ロブソンとヌニェスは昔からの知り合いだ。メノッティの後釜にロブソンと考えたヌニェスだが、その時はロブソンの都合でバルサには来ることができなかった。今回の監督要請には快く応じたロブソン。だが、もちろん特殊な状況の中でのバルサ入団ということも承知していた。非常に難しい状況での監督就任だ。
「ヨハン・クライフのフットボールスタイルは非常に特殊なものだと私は思っている。アヤックスというクラブの伝統的なスタイルに彼の独自のアイデアをミックスして形成されているものなんだ。
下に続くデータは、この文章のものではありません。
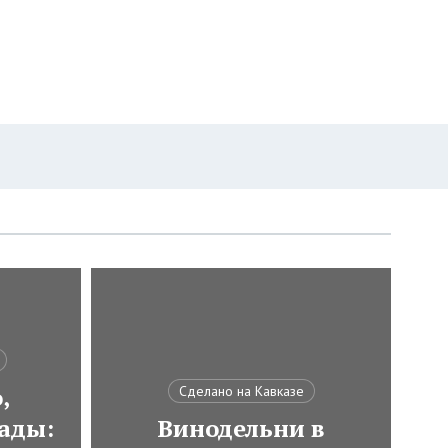
,
Сделано на Кавказе
ады:
Винодельни в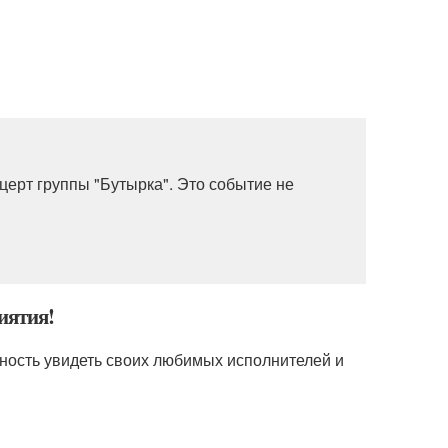
церт группы "Бутырка". Это событие не
иятия!
жность увидеть своих любимых исполнителей и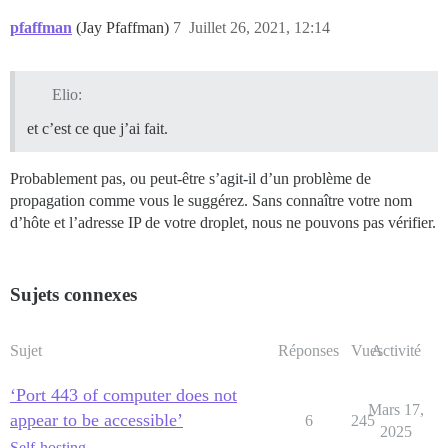
pfaffman
(Jay Pfaffman)
7
Juillet 26, 2021, 12:14
Elio:
et c’est ce que j’ai fait.
Probablement pas, ou peut-être s’agit-il d’un problème de
propagation comme vous le suggérez. Sans connaître votre nom
d’hôte et l’adresse IP de votre droplet, nous ne pouvons pas vérifier.
Sujets connexes
Sujet
Réponses
Vues
Activité
‘Port 443 of computer does not
Mars 17,
appear to be accessible’
6
245
2025
Self-hosting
そして彼の理想とするフットボールスタイルの基本となる選手たちは素晴らしい3人の選手で構成されていた。世界で3本指に入る3人の選手、つまりクーマン、ラウドゥルップ、そしてストイチコフ。さらに、彼らを盛り上げるカンテラの選手たちとスペイン人の代表選手たち。これらの才能あふれる選手たちが繰り広げるワンタッチ処理による素速い攻撃スタイル。今の若いバルセロニスタの人々は、この素晴らしいフットボールを6年間も見てきている。したがってこのバルセロニスタも特殊なファンと考えないといけないと思う。」

ロブソンの語る“特殊なファン”たち。もちろんカンプノウを埋めるジェネレーションは時代と共に変化してきている。20代の若いバルセロニスタはクライフバルサを見て育ち、ここ10年間でその半分の回数に近いリーグ優勝を経験してきている。彼らの上のジェネレーションは20年に1回の優勝経験しかない人々だ。そしてこの“特殊なファン”の特徴は、クライフによってフットボールを学んできたことだろう。3番の選手が、4番の選手が、そして6番が8番が10番がチームの中でどのような意味を持ち、どのような動きをしなければならないか、それをクライフが展開するフットボールで教わってきた。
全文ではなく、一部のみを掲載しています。